Até cerca de vinte anos atrás, a intervenção de reabilitação era apoiada por poucos relatórios científicos e era essencialmente baseada em observações empíricas.

Com o desenvolvimento mais recente das ciências neurofisiológicas e de neuroimagem, o conceito de plasticidade neuronal, um dos potenciais mais fascinantes do cérebro mamífero, ou seja, sua capacidade de se adaptar a novas situações e mudar sua organização neural, ganhou espaço.
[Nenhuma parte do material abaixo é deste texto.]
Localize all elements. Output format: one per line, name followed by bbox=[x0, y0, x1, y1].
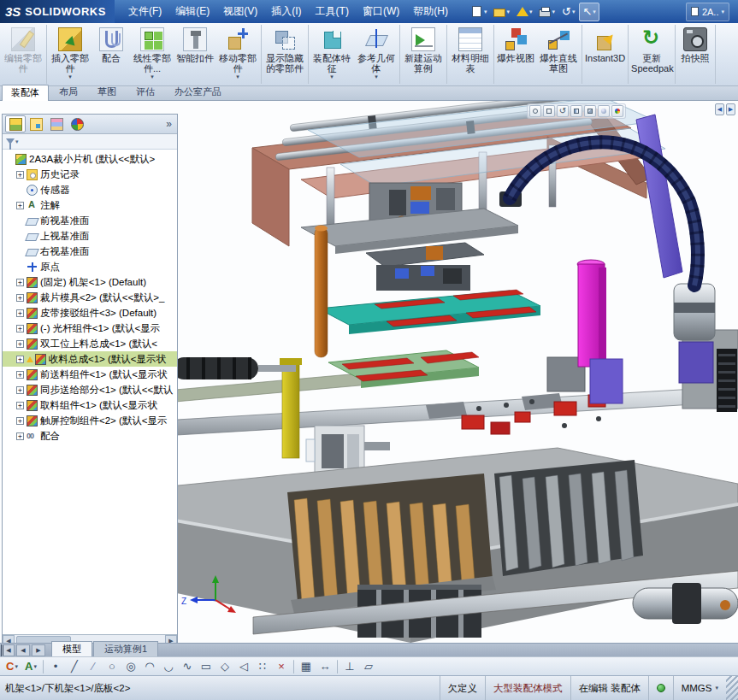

No caso das doenças neurológicas, numerosos estudos têm demonstrado que grupos de neurônios muito próximos de uma lesão localizada em áreas sensório-motoras são capazes de substituir progressivamente e assumir a função das células contíguas danificadas.

Essa capacidade especial do nosso cérebro foi, portanto, explorada para tentar recuperar as funções neuromotoras perdidas como resultado da doença.

Nesse sentido, estudos recentes mostraram que um determinado ato motor pode ser realizado com a estimulação não de uma única e seletiva área motora encefálica, mas de múltiplas áreas diferentes, muitas vezes com vários milímetros de distância, demonstrando assim que movimentos idênticos podem ser estimulados de múltiplos locais não contíguos.

Esta capacidade tem implicações óbvias na aprendizagem motora e na reorganização plástica, pois permite a recuperação e/ou compensação de uma função motora após uma lesão.

A inovação dos dispositivos robóticos

Uma das mais recentes estratégias de reabilitação para recuperação do movimento envolve o uso de dispositivos robóticos.

O papel do paciente neste caso é 'central'.

O sujeito é solicitado a realizar um determinado ato motor.

Se a pessoa não conseguir completar o movimento, o robô intervém e, com uma velocidade calibrada às capacidades residuais do sujeito, completa a performance.

Evidências experimentais mostraram que o exercício físico baseado em movimentos voluntários, elemento fundamental no tratamento robótico, produz resultados extremamente positivos:

  • promove a recuperação funcional após lesões traumáticas do sistema nervoso central;
  • Também estimula o processo de neurogênese (formação de novos neurônios), que por sua vez promove a plasticidade.

Ao lado da reabilitação neuromotora em sentido estrito, a reabilitação neurocognitiva também deve ser oferecida quando necessário.

A importância da reabilitação neurocognitiva

As funções cognitivas, aspectos extremamente complexos da natureza humana, constituem o conjunto de mecanismos de controle do nosso cérebro, e são representadas pelos processos de:

  • planejamento;
  • organização;
  • iniciação;
  • capacidade de resolver problemas;
  • capacidade de corrigir erros;
  • orientação espaço-temporal;
  • atenção;
  • memória.

São essenciais para a sobrevivência e as relações sociais.

Basta dizer que até 75% dos sobreviventes de AVC se queixam de disfunção executiva: quando presentes, os pacientes inevitavelmente perdem a possibilidade de recuperar sua autonomia no gerenciamento das atividades da vida diária.

Isso sugere a importância da reabilitação neurocognitiva na fase subaguda pós-AVC para ajudar os pacientes a recuperar seus processos atencionais, memória e funções executivas.

As intervenções devem ser realizadas o mais precocemente possível, aproveitando o período em que o cérebro, imediatamente após o dano, libera fisiologicamente na circulação hormônios que promovem a neurogênese.

Ser capaz de melhorar a disfunção executiva permite que os pacientes adiram mais prontamente ao tratamento de reabilitação, levando a melhores resultados.

As estratégias de aplicação do treinamento cognitivo das funções executivas são múltiplas na prática clínica: à semelhança do que acontece na reabilitação neuromotora, são necessários ensaios controlados randomizados em grandes grupos de pacientes para identificar as técnicas mais adequadas.